As solid as Williams was, the effort he has put into growing up has been even more noticeable. Last season Williams kept mostly to himself, and for a good part of the year he was depressed by nagging toe, elbow and ankle injuries and by the Saints' losing ways. This season his teammates have noticed a more affable Williams, one who is smiling easily, laughing more often and impressing everyone with his work habits. "He's enjoying himself more," says Jim Haslett, the team's first-year coach. "When I got here, he didn't say much of anything, but I see him opening up now."
"I keep getting asked by the media if I'm a different person this year," says Williams, who gained 884 yards and scored two touchdowns in 1999. "It's frustrating. Nothing's changed except I'm not hurt."
Yet the world around Williams has changed. He has more friends on the team, having bonded with rookie running backs Chad Morton and Terrelle Smith. Many within the New Orleans organization think Williams felt isolated last year because he was the team's only drafted rookie. Also, this season the Saints made sure that Williams would not be placed in the savior's role, as he was after former coach Mike Ditka traded eight picks to select him in the 1999 draft. The team has brought in veteran free agents such as Blake, wide receivers Joe Horn and Jake Reed and defensive tackle Norman Hand, stressing that the load will be shared. Williams believes there is a greater sense of unity and purpose on the team. "Just from the way we played, I could see we have more pride in what we're doing," he said on Sunday.
"What's helped Ricky is having a supporting cast so that everything doesn't fall on him, physically or mentally," says assistant head coach Rick Venturi. "A year ago this whole team was marketed on Ricky. Every jingle and every possible hook involved him.
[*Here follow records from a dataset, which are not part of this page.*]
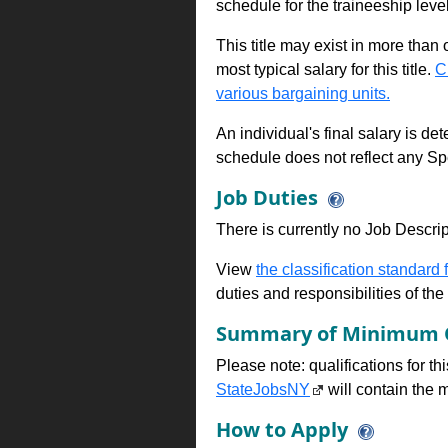
schedule for the traineeship leve
This title may exist in more than
most typical salary for this title.
C
various bargaining units.
An individual's final salary is de
schedule does not reflect any Sp
Job Duties
There is currently no Job Descripti
View
the classification standard fo
duties and responsibilities of th
Summary of Minimum Q
Please note: qualifications for t
StateJobsNY
will contain the m
How to Apply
Now he can be in more of a comfort zone, so he can just play football, which is all I think he really wants to do."
One thing that hasn't changed about Williams is his disdain for the spotlight. He hadn't quite realized how much he missed his privacy until he visited Europe in the off-season. He made two trips (a weeklong visit with two friends in April and a three-week stay in June as part of an Air Force goodwill tour), and each time he relished his anonymity. Occasionally a tourist from the U.S. would recognize him and ask why he was in Europe, but aside from that, Williams's stops in France, the Netherlands and Italy left him thinking he should make more trips abroad.
"I want to go back there and stay until I have to come back here," says Williams, who learned a bit of Italian and bought a Ferrari overseas. "There's so much pressure that comes with being famous. I can't go anywhere and be myself."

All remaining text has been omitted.